__What you are asked to do__: Retype, without any change, the line that contains "mendukung mahasiswa internasional yang" and every line that follows it to the end of the entries, and nothing else.

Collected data
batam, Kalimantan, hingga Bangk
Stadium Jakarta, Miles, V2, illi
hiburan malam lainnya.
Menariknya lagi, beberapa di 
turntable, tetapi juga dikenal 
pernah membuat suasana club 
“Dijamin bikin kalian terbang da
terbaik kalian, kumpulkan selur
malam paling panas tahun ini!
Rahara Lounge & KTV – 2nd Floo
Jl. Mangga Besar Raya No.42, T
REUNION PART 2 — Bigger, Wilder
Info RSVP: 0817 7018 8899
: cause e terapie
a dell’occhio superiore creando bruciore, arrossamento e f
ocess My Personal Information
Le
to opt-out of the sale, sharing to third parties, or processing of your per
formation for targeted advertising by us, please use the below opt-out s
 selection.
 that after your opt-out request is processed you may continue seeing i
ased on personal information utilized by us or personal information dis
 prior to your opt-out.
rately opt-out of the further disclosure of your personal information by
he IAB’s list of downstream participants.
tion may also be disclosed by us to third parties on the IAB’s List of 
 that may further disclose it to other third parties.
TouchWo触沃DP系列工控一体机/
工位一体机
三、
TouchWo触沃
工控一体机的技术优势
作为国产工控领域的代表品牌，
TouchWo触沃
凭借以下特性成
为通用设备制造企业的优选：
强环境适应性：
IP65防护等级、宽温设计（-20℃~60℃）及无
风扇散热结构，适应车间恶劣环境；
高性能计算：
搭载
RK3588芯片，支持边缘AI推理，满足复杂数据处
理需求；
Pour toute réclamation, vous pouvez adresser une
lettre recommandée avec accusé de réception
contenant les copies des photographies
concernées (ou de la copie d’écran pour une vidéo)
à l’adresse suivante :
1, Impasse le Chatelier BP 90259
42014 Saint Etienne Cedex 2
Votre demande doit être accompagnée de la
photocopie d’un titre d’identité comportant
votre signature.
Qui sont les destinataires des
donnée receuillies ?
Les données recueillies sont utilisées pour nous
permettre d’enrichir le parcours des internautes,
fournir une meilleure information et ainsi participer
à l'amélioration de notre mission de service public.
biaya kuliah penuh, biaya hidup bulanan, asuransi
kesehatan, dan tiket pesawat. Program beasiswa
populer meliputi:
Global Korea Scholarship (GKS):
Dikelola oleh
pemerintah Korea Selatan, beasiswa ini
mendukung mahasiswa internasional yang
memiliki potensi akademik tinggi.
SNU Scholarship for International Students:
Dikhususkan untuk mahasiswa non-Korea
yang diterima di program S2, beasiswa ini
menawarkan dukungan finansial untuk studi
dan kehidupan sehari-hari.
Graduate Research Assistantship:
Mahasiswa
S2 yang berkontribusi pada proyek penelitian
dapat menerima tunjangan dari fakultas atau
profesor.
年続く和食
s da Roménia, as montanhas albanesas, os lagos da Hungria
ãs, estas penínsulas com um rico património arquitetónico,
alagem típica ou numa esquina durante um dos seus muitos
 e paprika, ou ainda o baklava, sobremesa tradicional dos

__Exercise response__:
mendukung mahasiswa internasional yang
memiliki potensi akademik tinggi.
SNU Scholarship for International Students:
Dikhususkan untuk mahasiswa non-Korea
yang diterima di program S2, beasiswa ini
menawarkan dukungan finansial untuk studi
dan kehidupan sehari-hari.
Graduate Research Assistantship:
Mahasiswa
S2 yang berkontribusi pada proyek penelitian
dapat menerima tunjangan dari fakultas atau
profesor.
年続く和食
s da Roménia, as montanhas albanesas, os lagos da Hungria
ãs, estas penínsulas com um rico património arquitetónico,
alagem típica ou numa esquina durante um dos seus muitos
 e paprika, ou ainda o baklava, sobremesa tradicional dos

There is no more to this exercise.